The choice of the rule induction algorithm is subjective and for the relatively low-dimension problem described in the article of Stengård et al, all 3 algorithms described earlier are likely to discover the same set of rules. An important question is whether we really need another data mining method for this purpose. The authors argue that regression models make assumptions that may limit their applicability to genetic risk modeling of complex traits, and indeed several recent attempts to build genetic risk models using traditional statistical methods have failed to show that additional genetic information can substantially improve the prediction of risk of common diseases such as diabetes6 or cardiovascular disease.7 The failure of these and other attempts may be a consequence of the regression modeling approach that can easily reach saturation with a handful of variables, and the use of nontraditional modeling tools such as the one adopted by Stengård et al can prove to be very fruitful.8–11 With the growing literature asserting accurate risk prediction models,12 it is also important to establish basic guidelines to evaluate accuracy.13 Stengård et al use sensitivity, specificity, and percent predicted values in the same data used for rule induction to demonstrate the “additional predictive value” of genetic data. However, this evaluation does not rule out data overfitting, and the possibility that the rules discovered in the Copenhagen City Heart Study may have no value in other populations. Testing sensitivity and specificity in new data with similar characteristics to the discovery set should become a standard step of the model building procedure and the assertion of accuracy.14
Finally, the authors make a case for better stratification to better tailor prevention and treatment. However, the value of the rules discovered in the analysis of Stengård et al falls short of apparent clinical utility.
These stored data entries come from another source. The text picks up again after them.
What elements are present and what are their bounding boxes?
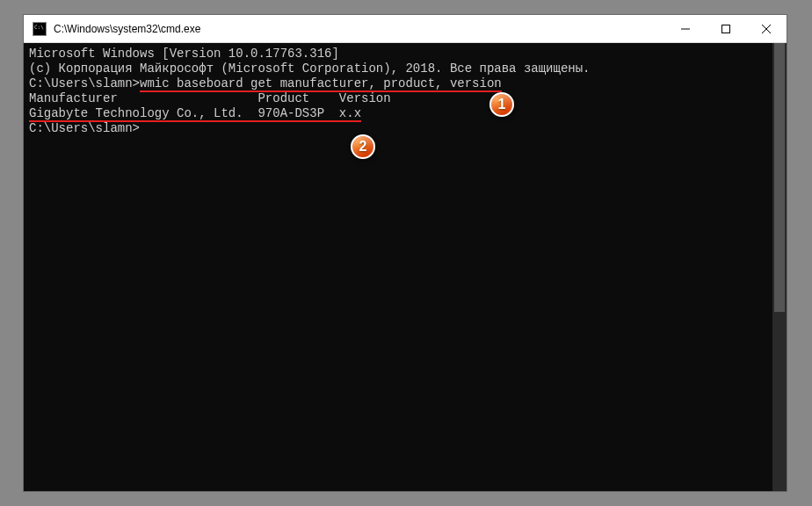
console-output[interactable]: Microsoft Windows [Version 10.0.17763.31… [24,43,772,491]
annotation-callout-1: 1 [489,92,514,117]
close-button[interactable] [746,15,787,42]
version-line: Microsoft Windows [Version 10.0.17763.31… [29,47,767,61]
minimize-icon [681,25,690,33]
command-line: C:\Users\slamn>wmic baseboard get manufa… [29,76,767,91]
typed-command: wmic baseboard get manufacturer, product… [140,76,502,92]
result-text: Gigabyte Technology Co., Ltd. 970A-DS3P … [29,106,361,122]
cmd-icon [33,22,47,36]
annotation-callout-2: 2 [351,134,375,159]
scrollbar[interactable] [772,43,787,491]
close-icon [762,25,771,33]
svg-rect-1 [722,25,730,33]
prompt-line: C:\Users\slamn> [29,121,767,136]
cmd-window: C:\Windows\system32\cmd.exe Microsoft Wi… [23,14,787,492]
window-controls [665,15,787,42]
prompt-path: C:\Users\slamn> [29,76,140,90]
maximize-button[interactable] [706,15,746,42]
columns-header: Manufacturer Product Version [29,91,767,106]
copyright-line: (c) Корпорация Майкрософт (Microsoft Cor… [29,61,767,76]
result-row: Gigabyte Technology Co., Ltd. 970A-DS3P … [29,106,767,121]
titlebar[interactable]: C:\Windows\system32\cmd.exe [24,15,787,43]
maximize-icon [721,25,730,33]
console-area: Microsoft Windows [Version 10.0.17763.31… [24,43,787,491]
minimize-button[interactable] [665,15,706,42]
window-title: C:\Windows\system32\cmd.exe [54,23,665,35]
scroll-thumb[interactable] [774,43,785,312]
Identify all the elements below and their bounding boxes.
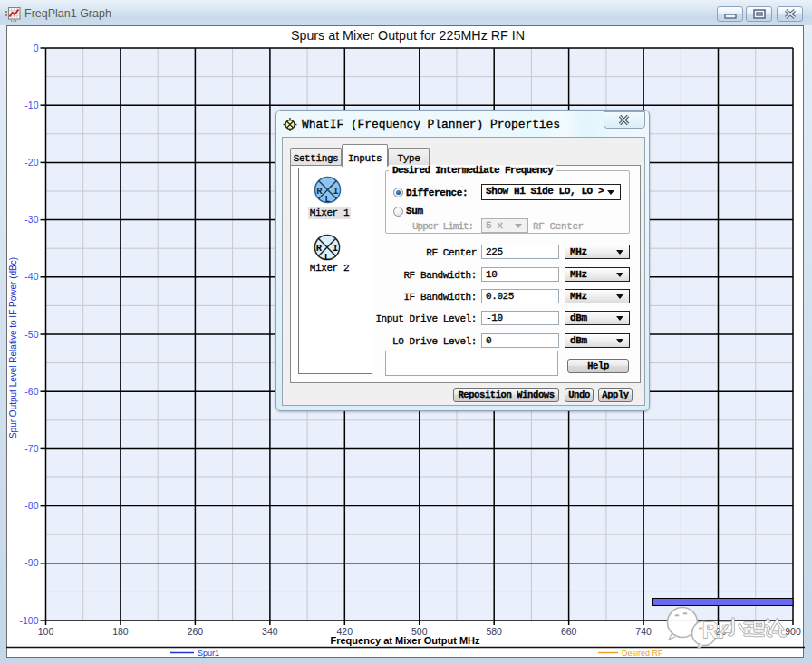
svg-text:-90: -90 (24, 557, 38, 568)
svg-text:L: L (324, 194, 330, 204)
svg-text:-30: -30 (24, 214, 38, 225)
svg-text:Spur1: Spur1 (198, 649, 219, 658)
svg-text:0: 0 (34, 43, 39, 53)
svg-text:-80: -80 (24, 500, 38, 511)
svg-text:-20: -20 (24, 157, 38, 168)
svg-text:-50: -50 (24, 329, 38, 340)
svg-text:Spur Output Level Relative to: Spur Output Level Relative to IF Power (… (8, 257, 18, 438)
svg-text:-10: -10 (24, 100, 38, 111)
svg-text:100: 100 (38, 626, 54, 637)
svg-text:Desired RF: Desired RF (622, 649, 663, 658)
svg-text:Spurs at Mixer Output for 225M: Spurs at Mixer Output for 225MHz RF IN (291, 28, 525, 43)
svg-text:580: 580 (486, 626, 502, 637)
svg-text:260: 260 (188, 626, 204, 637)
svg-text:-100: -100 (19, 615, 38, 626)
svg-text:-60: -60 (24, 386, 38, 397)
svg-text:740: 740 (635, 626, 652, 637)
svg-text:RF: RF (702, 618, 731, 642)
svg-text:180: 180 (112, 626, 129, 637)
svg-text:I: I (334, 186, 339, 197)
svg-text:900: 900 (785, 626, 801, 637)
svg-text:-70: -70 (24, 443, 38, 454)
svg-text:-40: -40 (24, 271, 38, 282)
svg-text:340: 340 (262, 626, 278, 637)
svg-text:Frequency at Mixer Output MHz: Frequency at Mixer Output MHz (330, 635, 480, 646)
svg-text:660: 660 (561, 626, 577, 637)
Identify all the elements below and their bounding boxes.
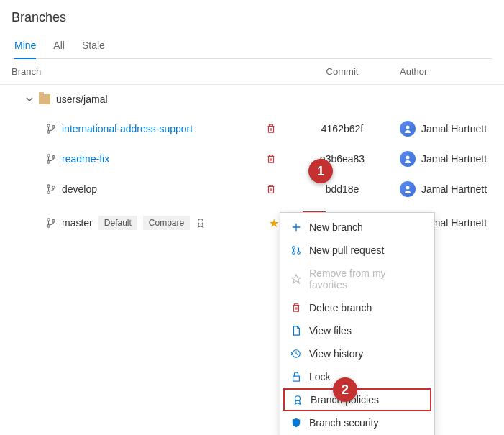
avatar <box>400 181 416 197</box>
column-branch: Branch <box>12 66 285 77</box>
menu-remove-favorite: Remove from my favorites <box>280 262 434 296</box>
svg-rect-21 <box>293 376 300 381</box>
svg-point-4 <box>47 155 50 157</box>
branch-name[interactable]: master <box>62 217 93 229</box>
menu-branch-security[interactable]: Branch security <box>280 411 434 434</box>
author-name: Jamal Hartnett <box>421 123 487 134</box>
trash-icon[interactable] <box>266 124 276 134</box>
star-icon[interactable]: ★ <box>269 216 279 230</box>
branch-icon <box>46 124 56 134</box>
menu-label: View history <box>309 348 363 360</box>
svg-point-8 <box>47 185 50 188</box>
menu-view-files[interactable]: View files <box>280 319 434 342</box>
trash-icon[interactable] <box>266 154 276 164</box>
shield-icon <box>290 417 302 429</box>
folder-row[interactable]: users/jamal <box>0 85 504 114</box>
menu-label: Delete branch <box>309 302 372 313</box>
plus-icon <box>290 221 302 233</box>
column-commit: Commit <box>285 66 400 77</box>
folder-name: users/jamal <box>56 93 108 105</box>
svg-point-6 <box>52 156 55 159</box>
svg-point-14 <box>52 220 55 223</box>
branch-name[interactable]: develop <box>62 183 97 195</box>
menu-label: New pull request <box>309 244 384 256</box>
svg-point-17 <box>293 247 295 249</box>
menu-label: Remove from my favorites <box>309 267 424 290</box>
commit-hash[interactable]: 4162b62f <box>285 123 400 134</box>
commit-hash[interactable]: e3b6ea83 <box>285 153 400 165</box>
compare-badge: Compare <box>143 216 190 230</box>
pull-request-icon <box>290 244 302 256</box>
history-icon <box>290 348 302 360</box>
table-header: Branch Commit Author <box>0 59 504 85</box>
default-badge: Default <box>98 216 137 230</box>
menu-label: Branch security <box>309 417 378 429</box>
branch-name[interactable]: readme-fix <box>62 153 109 165</box>
tab-stale[interactable]: Stale <box>82 34 105 58</box>
tab-mine[interactable]: Mine <box>14 34 36 58</box>
ribbon-icon <box>292 394 303 406</box>
table-row: international-address-support 4162b62f J… <box>0 114 504 144</box>
menu-label: View files <box>309 325 352 336</box>
lock-icon <box>290 371 302 383</box>
file-icon <box>290 325 302 336</box>
svg-point-12 <box>47 219 50 221</box>
menu-view-history[interactable]: View history <box>280 342 434 365</box>
page-title: Branches <box>12 10 492 25</box>
author-name: Jamal Hartnett <box>421 153 487 165</box>
svg-point-5 <box>47 161 50 164</box>
svg-point-7 <box>406 156 410 160</box>
branch-icon <box>46 184 56 194</box>
svg-point-15 <box>198 219 203 224</box>
column-author: Author <box>400 66 492 77</box>
folder-icon <box>39 94 50 104</box>
svg-point-11 <box>406 186 410 190</box>
callout-1: 1 <box>308 159 333 183</box>
ribbon-icon <box>196 218 206 228</box>
menu-new-branch[interactable]: New branch <box>280 216 434 239</box>
tabs: Mine All Stale <box>12 34 492 59</box>
table-row: readme-fix e3b6ea83 Jamal Hartnett <box>0 144 504 174</box>
author-name: Jamal Hartnett <box>421 183 487 195</box>
menu-label: New branch <box>309 221 363 233</box>
trash-icon <box>290 302 302 313</box>
svg-point-19 <box>298 252 301 255</box>
star-outline-icon <box>290 273 302 285</box>
avatar <box>400 151 416 167</box>
svg-point-18 <box>293 252 295 255</box>
table-row: develop bdd18e Jamal Hartnett <box>0 174 504 204</box>
branch-icon <box>46 154 56 164</box>
menu-label: Lock <box>309 371 331 383</box>
commit-hash[interactable]: bdd18e <box>285 183 400 195</box>
menu-branch-policies[interactable]: Branch policies <box>283 388 431 411</box>
svg-point-22 <box>295 396 301 401</box>
menu-delete-branch[interactable]: Delete branch <box>280 296 434 319</box>
svg-point-10 <box>52 186 55 189</box>
menu-lock[interactable]: Lock <box>280 365 434 388</box>
context-menu: New branch New pull request Remove from … <box>280 212 435 435</box>
avatar <box>400 121 416 137</box>
menu-new-pull-request[interactable]: New pull request <box>280 239 434 262</box>
chevron-down-icon <box>26 96 33 103</box>
tab-all[interactable]: All <box>53 34 65 58</box>
svg-point-1 <box>47 131 50 134</box>
callout-2: 2 <box>333 377 357 402</box>
svg-point-3 <box>406 126 410 129</box>
svg-point-0 <box>47 124 50 127</box>
svg-point-2 <box>52 126 55 129</box>
branch-name[interactable]: international-address-support <box>62 123 193 134</box>
trash-icon[interactable] <box>266 184 276 194</box>
svg-point-9 <box>47 191 50 194</box>
branch-icon <box>46 218 56 228</box>
svg-point-13 <box>47 225 50 228</box>
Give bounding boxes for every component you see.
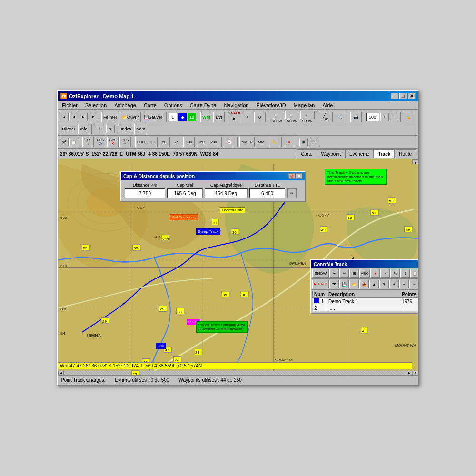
gps1-btn[interactable]: GPS ↓ <box>82 137 94 147</box>
menu-fichier[interactable]: Fichier <box>60 102 79 109</box>
tab-track[interactable]: Track <box>374 149 395 158</box>
gps2-btn[interactable]: GPS ⬡ <box>95 137 106 147</box>
show2-btn[interactable]: ○ <box>285 111 299 119</box>
camera-btn[interactable]: 📷 <box>350 112 362 122</box>
mm-btn[interactable]: MM <box>256 137 267 147</box>
cap-edit-btn[interactable]: ✏ <box>287 188 297 198</box>
line-btn[interactable]: ╱ LINE <box>319 112 330 122</box>
menu-options[interactable]: Options <box>162 102 184 109</box>
menu-magellan[interactable]: Magellan <box>292 102 317 109</box>
color-btn[interactable]: ● <box>284 137 295 147</box>
gps4-btn[interactable]: GPS → <box>119 137 131 147</box>
zoom150-btn[interactable]: 150 <box>196 137 207 147</box>
zoom-full-btn[interactable]: FULL FULL <box>135 137 158 147</box>
menu-aide[interactable]: Aide <box>320 102 335 109</box>
track-save-btn[interactable]: 💾 <box>339 280 349 288</box>
track-dot2-btn[interactable]: · <box>380 269 390 278</box>
scroll-left-btn[interactable]: ◄ <box>58 370 64 375</box>
scrollbar-horizontal[interactable]: ◄ ► <box>58 369 412 375</box>
grid2-btn[interactable]: ⊟ <box>309 138 317 146</box>
track-btn[interactable]: ▶ <box>229 115 240 122</box>
tab-waypoint[interactable]: Waypoint <box>317 149 345 158</box>
track-show-btn[interactable]: SHOW <box>312 269 329 278</box>
tab-evenement[interactable]: Évèneme <box>345 149 374 158</box>
tab-route[interactable]: Route <box>395 149 416 158</box>
nav-down-btn[interactable]: ▼ <box>89 113 97 121</box>
glisser-btn[interactable]: Glisser <box>60 124 77 134</box>
magnify-btn[interactable]: 🔍 <box>335 112 346 122</box>
track-up-btn[interactable]: ▲ <box>369 280 379 288</box>
grid-btn[interactable]: ⊞ <box>299 138 308 146</box>
zoom75-btn[interactable]: 75 <box>171 137 182 147</box>
cap-dialog-pin-btn[interactable]: 📌 <box>288 173 295 179</box>
menu-carte[interactable]: Carte <box>142 102 159 109</box>
menu-navigation[interactable]: Navigation <box>222 102 250 109</box>
track-record-btn[interactable]: ▶TRACK <box>312 280 329 288</box>
nmer-btn[interactable]: NMER <box>239 137 255 147</box>
track-right-btn[interactable]: → <box>409 280 418 288</box>
minimize-button[interactable]: _ <box>391 93 398 99</box>
track-down-btn[interactable]: ▼ <box>379 280 389 288</box>
zoom-input[interactable] <box>366 113 379 121</box>
zero-btn[interactable]: 0 <box>254 112 266 122</box>
ouvrir-btn[interactable]: 📂 Ouvrir <box>120 112 141 122</box>
track-row-2[interactable]: 2 ..... <box>313 305 418 312</box>
track-dot-btn[interactable]: ● <box>370 269 380 278</box>
map2-icon-btn[interactable]: 📋 <box>69 138 78 146</box>
evt-btn[interactable]: Evt <box>213 112 225 122</box>
nav-up-btn[interactable]: ▲ <box>60 113 69 121</box>
track-map-btn[interactable]: 🗺 <box>329 280 339 288</box>
status-waypoints: Waypoints utilisés : 44 de 250 <box>178 377 241 383</box>
track-arrows-btn[interactable]: ⇆ <box>390 269 400 278</box>
nom-btn[interactable]: Nom <box>134 124 147 134</box>
nav2-btn[interactable]: ▼ <box>106 125 115 133</box>
zoom50-btn[interactable]: 50 <box>159 137 170 147</box>
wpt-btn[interactable]: Wpt <box>200 112 212 122</box>
map-icon-btn[interactable]: 🗺 <box>60 138 69 146</box>
gps3-btn[interactable]: GPS ✖ <box>107 137 119 147</box>
fermer-btn[interactable]: Fermer <box>101 112 119 122</box>
index-btn[interactable]: Index <box>119 124 133 134</box>
map-container[interactable]: -630 -652 -610 -5572 630 610 B10 B4 30 D… <box>58 159 418 375</box>
tab-carte[interactable]: Carte <box>297 149 317 158</box>
scroll-down-btn[interactable]: ▼ <box>413 369 418 375</box>
show1-btn[interactable]: ○ <box>270 111 284 119</box>
scroll-track-h[interactable] <box>64 370 407 375</box>
ruler-btn[interactable]: 📏 <box>268 137 279 147</box>
lock-btn[interactable]: 🔒 <box>403 112 414 122</box>
nav-left-btn[interactable]: ◄ <box>69 113 78 121</box>
zoom200-btn[interactable]: 200 <box>208 137 219 147</box>
zoom-plus-btn[interactable]: + <box>380 113 389 121</box>
nav-arrows-btn[interactable]: ✛ <box>94 124 105 134</box>
track-row-1[interactable]: 1 Demo Track 1 1979 461.84 <box>313 298 418 305</box>
show3-btn[interactable]: ○ <box>300 111 315 119</box>
main-area: -630 -652 -610 -5572 630 610 B10 B4 30 D… <box>58 159 418 375</box>
plus-btn[interactable]: + <box>242 112 253 122</box>
cap-dialog-close-btn[interactable]: ✕ <box>296 173 302 179</box>
track-row-2-num: 2 <box>313 305 327 312</box>
sauver-btn[interactable]: 💾 Sauver <box>142 112 165 122</box>
menu-affichage[interactable]: Affichage <box>112 102 138 109</box>
maximize-button[interactable]: □ <box>399 93 407 99</box>
track-help-btn[interactable]: 📋 <box>410 269 418 278</box>
menu-carte-dyna[interactable]: Carte Dyna <box>188 102 218 109</box>
track-edit-btn[interactable]: ✂ <box>339 269 349 278</box>
track-minus-btn[interactable]: − <box>399 280 409 288</box>
track-icon-btn[interactable]: 📈 <box>224 137 235 147</box>
track-plus-btn[interactable]: + <box>389 280 399 288</box>
scroll-up-btn[interactable]: ▲ <box>413 159 418 165</box>
track-wave-btn[interactable]: ∿ <box>329 269 339 278</box>
scroll-right-btn[interactable]: ► <box>407 370 412 375</box>
close-button[interactable]: ✕ <box>408 93 416 99</box>
track-question-btn[interactable]: ? <box>400 269 410 278</box>
track-export-btn[interactable]: 📤 <box>359 280 369 288</box>
zoom-minus-btn[interactable]: − <box>390 113 398 121</box>
track-text-btn[interactable]: ABC <box>359 269 370 278</box>
info-btn[interactable]: Info <box>78 124 89 134</box>
zoom100-btn[interactable]: 100 <box>183 137 195 147</box>
track-open-btn[interactable]: 📂 <box>349 280 359 288</box>
track-node-btn[interactable]: ⊞ <box>349 269 359 278</box>
menu-selection[interactable]: Selection <box>83 102 109 109</box>
menu-elevation[interactable]: Élévation/3D <box>254 102 288 109</box>
nav-right-btn[interactable]: ► <box>79 113 88 121</box>
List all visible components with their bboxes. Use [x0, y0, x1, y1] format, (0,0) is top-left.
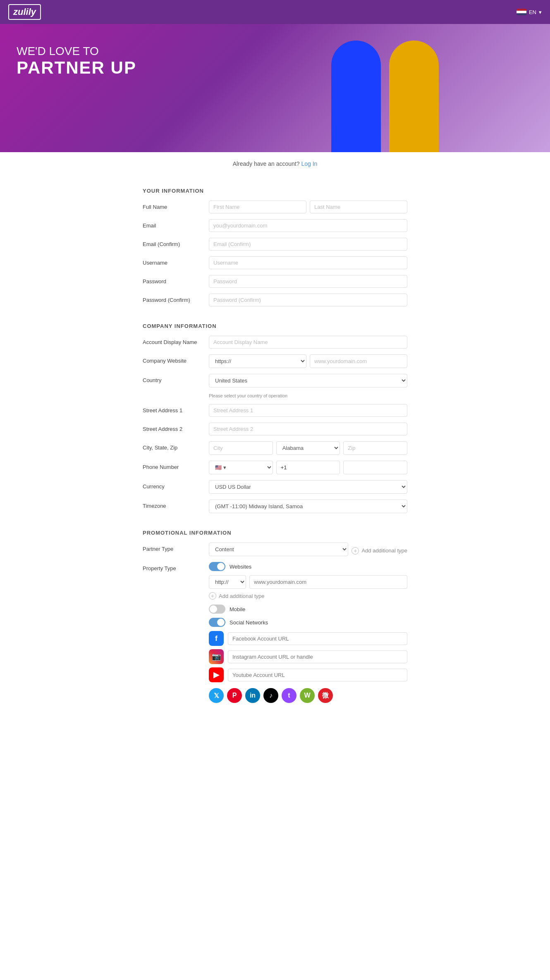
- city-state-zip-label: City, State, Zip: [143, 441, 209, 451]
- country-fields: United States: [209, 374, 407, 387]
- property-type-label: Property Type: [143, 562, 209, 571]
- phone-main-input[interactable]: [343, 461, 407, 474]
- account-display-name-row: Account Display Name: [143, 336, 407, 349]
- language-selector[interactable]: EN ▾: [517, 9, 542, 15]
- phone-flag-select[interactable]: 🇺🇸 ▾: [209, 461, 273, 474]
- city-input[interactable]: [209, 441, 273, 455]
- country-note: Please select your country of operation: [209, 393, 407, 398]
- logo: zulily: [8, 4, 41, 20]
- website-protocol-select[interactable]: http:// https://: [209, 575, 246, 589]
- add-additional-type2-link[interactable]: + Add additional type: [209, 592, 407, 600]
- currency-fields: USD US Dollar: [209, 480, 407, 494]
- password-fields: [209, 275, 407, 288]
- country-select[interactable]: United States: [209, 374, 407, 387]
- facebook-icon: f: [209, 631, 224, 646]
- mobile-toggle[interactable]: [209, 605, 225, 614]
- password-confirm-row: Password (Confirm): [143, 294, 407, 306]
- hero-figures: [220, 24, 550, 152]
- mobile-toggle-row: Mobile: [209, 605, 407, 614]
- state-select[interactable]: Alabama Alaska Arizona: [276, 441, 340, 455]
- phone-label: Phone Number: [143, 461, 209, 470]
- website-input[interactable]: [310, 354, 407, 368]
- username-label: Username: [143, 256, 209, 266]
- twitch-icon[interactable]: t: [282, 688, 297, 703]
- email-input[interactable]: [209, 219, 407, 232]
- weibo-icon[interactable]: 微: [318, 688, 333, 703]
- street1-input[interactable]: [209, 404, 407, 417]
- property-type-row: Property Type Websites http:// https:// …: [143, 562, 407, 703]
- password-confirm-fields: [209, 294, 407, 306]
- mobile-toggle-label: Mobile: [230, 606, 245, 612]
- street1-row: Street Address 1: [143, 404, 407, 417]
- username-fields: [209, 256, 407, 269]
- website-url-input[interactable]: [249, 575, 407, 589]
- password-confirm-input[interactable]: [209, 294, 407, 306]
- instagram-url-input[interactable]: [228, 650, 407, 663]
- promo-info-section-title: PROMOTIONAL INFORMATION: [143, 530, 407, 536]
- facebook-url-input[interactable]: [228, 632, 407, 645]
- header: zulily EN ▾: [0, 0, 550, 24]
- timezone-label: Timezone: [143, 500, 209, 509]
- tiktok-icon[interactable]: ♪: [263, 688, 278, 703]
- partner-type-select[interactable]: Content: [209, 543, 348, 556]
- country-row: Country United States: [143, 374, 407, 387]
- phone-code-input[interactable]: [276, 461, 340, 474]
- city-state-zip-fields: Alabama Alaska Arizona: [209, 441, 407, 455]
- street2-input[interactable]: [209, 423, 407, 435]
- lang-label: EN: [529, 9, 536, 15]
- currency-select[interactable]: USD US Dollar: [209, 480, 407, 494]
- hero-banner: WE'D LOVE TO PARTNER UP: [0, 24, 550, 152]
- email-confirm-label: Email (Confirm): [143, 238, 209, 247]
- password-label: Password: [143, 275, 209, 284]
- twitter-icon[interactable]: 𝕏: [209, 688, 224, 703]
- password-input[interactable]: [209, 275, 407, 288]
- email-row: Email: [143, 219, 407, 232]
- street2-fields: [209, 423, 407, 435]
- partner-type-fields: Content + Add additional type: [209, 543, 407, 556]
- add-additional-type-label: Add additional type: [361, 547, 407, 554]
- add-additional-type-link[interactable]: + Add additional type: [352, 545, 407, 556]
- protocol-select[interactable]: https:// http://: [209, 354, 306, 368]
- street1-fields: [209, 404, 407, 417]
- phone-row: Phone Number 🇺🇸 ▾: [143, 461, 407, 474]
- websites-toggle[interactable]: [209, 562, 225, 571]
- street2-row: Street Address 2: [143, 423, 407, 435]
- add-type-icon: +: [352, 547, 359, 555]
- street2-label: Street Address 2: [143, 423, 209, 432]
- full-name-row: Full Name: [143, 201, 407, 213]
- instagram-url-row: 📷: [209, 649, 407, 664]
- last-name-input[interactable]: [310, 201, 407, 213]
- linkedin-icon[interactable]: in: [245, 688, 260, 703]
- wechat-icon[interactable]: W: [300, 688, 315, 703]
- youtube-url-input[interactable]: [228, 669, 407, 681]
- password-confirm-label: Password (Confirm): [143, 294, 209, 303]
- company-website-fields: https:// http://: [209, 354, 407, 368]
- full-name-fields: [209, 201, 407, 213]
- social-networks-toggle[interactable]: [209, 618, 225, 627]
- hero-text: WE'D LOVE TO PARTNER UP: [17, 45, 136, 78]
- first-name-input[interactable]: [209, 201, 306, 213]
- zip-input[interactable]: [343, 441, 407, 455]
- website-url-group: http:// https://: [209, 575, 407, 589]
- youtube-icon: ▶: [209, 667, 224, 682]
- account-display-name-label: Account Display Name: [143, 336, 209, 345]
- figure-yellow: [389, 41, 439, 152]
- timezone-row: Timezone (GMT -11:00) Midway Island, Sam…: [143, 500, 407, 513]
- username-input[interactable]: [209, 256, 407, 269]
- email-label: Email: [143, 219, 209, 229]
- account-display-name-input[interactable]: [209, 336, 407, 349]
- youtube-url-row: ▶: [209, 667, 407, 682]
- street1-label: Street Address 1: [143, 404, 209, 414]
- username-row: Username: [143, 256, 407, 269]
- pinterest-icon[interactable]: P: [227, 688, 242, 703]
- your-info-section-title: YOUR INFORMATION: [143, 188, 407, 194]
- form-container: YOUR INFORMATION Full Name Email Email (…: [134, 188, 416, 725]
- email-confirm-input[interactable]: [209, 238, 407, 251]
- timezone-select[interactable]: (GMT -11:00) Midway Island, Samoa: [209, 500, 407, 513]
- login-link[interactable]: Log In: [301, 160, 317, 167]
- property-type-fields: Websites http:// https:// + Add addition…: [209, 562, 407, 703]
- hero-line1: WE'D LOVE TO: [17, 45, 136, 58]
- company-website-row: Company Website https:// http://: [143, 354, 407, 368]
- timezone-fields: (GMT -11:00) Midway Island, Samoa: [209, 500, 407, 513]
- social-networks-toggle-row: Social Networks: [209, 618, 407, 627]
The stratification of the female subsample FS 1 into 2 sets defined by the genotypes of the 5′ APOE promoter does not help the clinician decide between intervention options. This situation might change in the future if genotype specific treatments have a differential effect on IHD-related outcomes. If one wishes to entertain the possibility of genotype specific effects, then it would also be useful to consider a different implementation of the 2-step PRIM in which the genetic data are used in the first step of the procedure to partition the subjects into subsamples characterized by different genetic profiles and then additional, modifiable risk factors are used to further stratify the subsamples. This approach could suggest direct intervention and prove immediate clinical utility of genetic data.